Im Jahr 2011 verlor Gert-Jan Oskam seine Gehfähigkeit. Zwölf Jahre später haben ihm Neurowissenschaftler der École Polytechnique Fédérale de Lausanne (EPFL) in der Schweiz geholfen, wieder auf die Beine zu kommen.

Oskam, der durch einen Fahrradunfall eine traumatische Halswirbelsäulenverletzung erlitten hatte, erlangte mit Hilfe von Wissenschaftlern des NeuroRestore-Forschungszentrums der EPFL unter der Leitung von Grégoire Courtine, einem Professor für Life-Science-Ingenieurwissenschaften, die Kontrolle über seine Beine zurück. Courtine und seine Mitarbeiter, die Neurotechnologien für körperliche Unterstützung und Rehabilitation erforschen und entwickeln, implantierten Oskam ein Gerät, das die verlorenen Funktionen seiner beschädigten Wirbelsäule teilweise ersetzt.
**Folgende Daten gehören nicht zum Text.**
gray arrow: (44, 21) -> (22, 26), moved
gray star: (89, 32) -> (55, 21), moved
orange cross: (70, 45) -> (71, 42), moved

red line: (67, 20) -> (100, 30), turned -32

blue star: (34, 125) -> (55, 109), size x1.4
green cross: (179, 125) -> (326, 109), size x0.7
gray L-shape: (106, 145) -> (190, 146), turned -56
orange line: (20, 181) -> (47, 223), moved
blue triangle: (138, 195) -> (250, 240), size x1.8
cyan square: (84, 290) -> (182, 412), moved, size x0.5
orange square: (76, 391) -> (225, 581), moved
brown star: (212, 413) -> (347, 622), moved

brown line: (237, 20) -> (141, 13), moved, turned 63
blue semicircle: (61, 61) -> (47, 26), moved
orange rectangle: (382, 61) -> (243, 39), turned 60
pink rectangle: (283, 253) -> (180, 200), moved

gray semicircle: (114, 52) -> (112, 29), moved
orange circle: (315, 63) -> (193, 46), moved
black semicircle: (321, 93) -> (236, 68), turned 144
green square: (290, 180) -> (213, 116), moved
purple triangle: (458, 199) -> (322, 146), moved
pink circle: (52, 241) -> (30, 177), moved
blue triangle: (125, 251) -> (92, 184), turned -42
In einem aktuellen Artikel, der am 24. Mai in Nature Neuroscience veröffentlicht wurde, stellen Courtine und seine Gruppe die Einzelheiten von Oskams Genesung vor. Verletzungen wie die, die Oskam erlitt, sind das Ergebnis einer Schädigung des Gewebes in der Wirbelsäule einer Person, wodurch die neuronale Kommunikation vom Gehirn zum Rest des Körpers unterbrochen wird. Ohne diese Verbindung zwischen dem Nerven- und Muskelsystem wäre ein Mensch nicht in der Lage, sich so zu bewegen, wie er es möchte. Im Fall von Oskam trennte die Verletzung seiner Halswirbelsäule effektiv sein Gehirn von seinen Beinen, was ihn am Gehen hinderte.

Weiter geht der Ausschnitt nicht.